Federal Mahkeme nihayet kararını açıkladı ve kentlerin tek tek dizel araçlara trafiğe çıkma yasağı koymasının önünü açtı. Bunun için genel bir Federal düzenlemeye gerek yok. Belediyeler buna kendi başına karar verebilecek. Mahkeme yasak kararının orantılı olmasına dikkat çekti ve bazı istisnalar yapılabileceği şansı tanıdı.
NİÇİN BU KARAR
Almanya'da kentler çok yoğun hava kirliliği altında. Solonum organlarını tahriş eden, sağlığa zararlı nitrik asit oranı çok yüksek. Hava kirliliğinin en yüksek olduğu kentlerin başında Münih, Stuttgart ve Köln kentleri geliyor. Buna en fazla trafikte dizel motorlu araçlar sebep oluyor. Nitrik asit oranının yüksekliğine yüzde 72.5 oranla trafikteki dizel araçlar neden oluyor. Almanya'da kentlerin nitrik asit değerlerini sınırlı tutması gerekiyor. Almanya Çevre Dairesi (DUH) bu sınıra uymayan Stuttgart ve Düsseldorf kentlerini mahkemeye verdi. Mahkemeler kentlerin bu sınıra uyması gerektiği kararıyla dizel araçların trafikten menedilebileceği sonucuna vardı. İki kent mahkemenin kararına Federal İdari Mahkeme nezdinde itiraz etti.
REDDETTİ
Federal İdari Mahkeme itirazları reddetti ve kentlerin nitrik asit sınırına uyması gerektiğini vurguladı. Böylece Federal İdari Mahkeme nitrik asit sınırını aşan kentlerde belediyelerin tek tek dizel araçlara trafiğe çıkma yasağı getirmesinin yolunu açtı. Bunun için belediyelerin federal bir düzenleme beklemesi gerekmiyor.
NE OLACAK
Almanya'da her gün milyonlarca dizel araç trafikte. Kararın uygulanması Almanya'da hayatın felce uğraması anlamına geliyor. İtfaiye, cankurtaran, polis ve tesisat araçlarının bu yasağın dışında tutulması isteniyor. Federal mahkeme böyle bir istisna yapılabileceğini belirtti. Ancak yük getiren TIR'lar, bir şehirden bir başka şehre çalışmaya giden Dizel sürücüleri yasaktan çok olumsuz etkilenecek. Dizel yasağı nedeniyle trafiğe çıkamayacak olan sürücülerin tazminat hakkı da bulunmuyor.'
Bu kararlar gündeme gelmeye başladıktan sonra ne olursa olsun 25-30 yıl sonra da bizde uygulanmaya başlıyor. Örneğin 70 yılları yaşayanlar iyi bilir, o yıllarda dolmuşta, şehirlerarası otobüslerde, kapalı mekanlarda sigara içiliyordu. Hatta ben ortaokuldayken çok iyi hatırlıyorum öğretmenler ders bitiminde sınıftan çıkar çıkmaz koridorda, öğretmenler odasına gitmeden sigara yakıyordu. Çok geçmeden 80 ihtilalinden sonra bunlar pozitif olarak hayatımıza yansıdı. Hiç kimse inanmıyordu ama bir anda oldu.

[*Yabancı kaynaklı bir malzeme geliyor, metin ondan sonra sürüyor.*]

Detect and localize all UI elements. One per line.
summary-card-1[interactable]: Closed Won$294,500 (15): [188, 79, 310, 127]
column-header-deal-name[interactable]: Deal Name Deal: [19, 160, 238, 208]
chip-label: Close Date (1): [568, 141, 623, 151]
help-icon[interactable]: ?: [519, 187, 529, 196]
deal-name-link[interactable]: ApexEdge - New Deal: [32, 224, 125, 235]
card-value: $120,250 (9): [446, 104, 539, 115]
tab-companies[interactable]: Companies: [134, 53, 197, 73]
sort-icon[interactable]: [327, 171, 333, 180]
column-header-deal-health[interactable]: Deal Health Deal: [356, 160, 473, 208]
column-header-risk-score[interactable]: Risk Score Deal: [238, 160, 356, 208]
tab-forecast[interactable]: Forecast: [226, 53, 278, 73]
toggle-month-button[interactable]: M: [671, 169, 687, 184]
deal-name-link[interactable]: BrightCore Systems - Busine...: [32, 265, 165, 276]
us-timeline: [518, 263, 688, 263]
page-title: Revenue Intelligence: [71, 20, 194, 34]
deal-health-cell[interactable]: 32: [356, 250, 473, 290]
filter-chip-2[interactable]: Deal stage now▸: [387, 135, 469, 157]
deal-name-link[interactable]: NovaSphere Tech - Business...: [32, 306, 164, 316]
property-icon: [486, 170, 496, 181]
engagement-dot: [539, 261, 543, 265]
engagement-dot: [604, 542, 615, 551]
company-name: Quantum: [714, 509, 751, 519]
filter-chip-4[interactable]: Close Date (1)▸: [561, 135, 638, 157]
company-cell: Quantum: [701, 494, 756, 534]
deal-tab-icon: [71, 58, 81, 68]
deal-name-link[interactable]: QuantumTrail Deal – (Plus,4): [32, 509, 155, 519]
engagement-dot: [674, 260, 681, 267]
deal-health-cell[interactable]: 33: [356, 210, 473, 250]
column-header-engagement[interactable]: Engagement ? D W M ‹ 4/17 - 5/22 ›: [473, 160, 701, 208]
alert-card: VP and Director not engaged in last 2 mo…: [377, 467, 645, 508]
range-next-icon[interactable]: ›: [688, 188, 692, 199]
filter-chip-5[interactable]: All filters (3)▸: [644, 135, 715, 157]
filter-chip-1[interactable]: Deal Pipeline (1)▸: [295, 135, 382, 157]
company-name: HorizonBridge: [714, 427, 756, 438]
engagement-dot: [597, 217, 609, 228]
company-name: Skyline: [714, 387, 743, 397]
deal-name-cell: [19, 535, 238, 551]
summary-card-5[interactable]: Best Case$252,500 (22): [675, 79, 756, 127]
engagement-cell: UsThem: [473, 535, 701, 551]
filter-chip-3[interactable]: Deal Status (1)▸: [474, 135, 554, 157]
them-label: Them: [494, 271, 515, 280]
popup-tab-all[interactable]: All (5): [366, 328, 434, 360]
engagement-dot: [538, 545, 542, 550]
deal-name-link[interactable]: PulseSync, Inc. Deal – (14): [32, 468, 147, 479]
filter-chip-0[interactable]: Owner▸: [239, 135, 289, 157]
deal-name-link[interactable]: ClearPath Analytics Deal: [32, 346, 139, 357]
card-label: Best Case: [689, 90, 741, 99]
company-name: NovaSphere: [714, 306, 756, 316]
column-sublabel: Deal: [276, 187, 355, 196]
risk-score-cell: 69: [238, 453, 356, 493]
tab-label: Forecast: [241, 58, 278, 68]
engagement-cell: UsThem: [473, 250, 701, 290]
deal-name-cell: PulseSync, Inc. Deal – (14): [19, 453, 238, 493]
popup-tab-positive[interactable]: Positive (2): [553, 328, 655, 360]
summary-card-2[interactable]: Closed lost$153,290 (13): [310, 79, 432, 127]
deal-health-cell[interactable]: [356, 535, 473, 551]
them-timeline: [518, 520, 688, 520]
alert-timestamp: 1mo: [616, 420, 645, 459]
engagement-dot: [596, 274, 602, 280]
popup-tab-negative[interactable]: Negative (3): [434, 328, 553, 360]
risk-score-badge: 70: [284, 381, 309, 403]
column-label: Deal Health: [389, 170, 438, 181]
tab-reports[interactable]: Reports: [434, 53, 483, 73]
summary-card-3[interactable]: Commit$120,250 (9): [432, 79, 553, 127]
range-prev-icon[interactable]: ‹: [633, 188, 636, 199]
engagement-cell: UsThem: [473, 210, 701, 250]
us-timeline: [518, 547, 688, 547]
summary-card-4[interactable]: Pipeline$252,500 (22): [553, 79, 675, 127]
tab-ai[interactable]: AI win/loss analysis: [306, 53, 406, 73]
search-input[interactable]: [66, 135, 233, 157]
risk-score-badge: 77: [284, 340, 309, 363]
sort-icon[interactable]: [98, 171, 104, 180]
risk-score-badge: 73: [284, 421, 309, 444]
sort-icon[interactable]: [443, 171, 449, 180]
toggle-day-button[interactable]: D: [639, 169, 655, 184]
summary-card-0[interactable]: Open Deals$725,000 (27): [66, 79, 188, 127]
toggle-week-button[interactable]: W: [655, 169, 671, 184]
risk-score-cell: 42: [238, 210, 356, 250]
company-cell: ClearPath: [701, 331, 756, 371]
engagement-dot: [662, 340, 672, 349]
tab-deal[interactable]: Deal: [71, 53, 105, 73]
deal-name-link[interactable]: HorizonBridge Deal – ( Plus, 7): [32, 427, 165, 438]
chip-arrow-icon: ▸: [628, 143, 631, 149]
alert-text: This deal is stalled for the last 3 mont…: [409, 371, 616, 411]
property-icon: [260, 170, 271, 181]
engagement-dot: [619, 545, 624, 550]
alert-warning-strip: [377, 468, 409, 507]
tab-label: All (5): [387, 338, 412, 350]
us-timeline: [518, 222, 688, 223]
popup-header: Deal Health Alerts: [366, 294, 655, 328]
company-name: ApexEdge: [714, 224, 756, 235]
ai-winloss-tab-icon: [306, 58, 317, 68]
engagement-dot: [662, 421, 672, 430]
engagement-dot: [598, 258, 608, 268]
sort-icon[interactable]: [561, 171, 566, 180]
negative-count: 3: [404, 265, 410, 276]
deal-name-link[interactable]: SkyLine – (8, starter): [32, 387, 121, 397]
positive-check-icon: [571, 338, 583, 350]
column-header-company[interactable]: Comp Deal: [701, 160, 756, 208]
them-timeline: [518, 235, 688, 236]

Bunları yaşayan biri olarak yerli araba konusunda da seçim yapılırken dünyanın gittiği istikamet çok iyi düşünülmeli ve seçimler ona göre yapılmalıdır derim. Benzin veya dizel yerine belki de elektrikli otomobil düşünülmelidir ama daha yer bile seçemeyen, her yöreye mavi boncuk dağıtan bir yönetim tarzı için belki de bu düşünceler çok ütopik kaçıyor.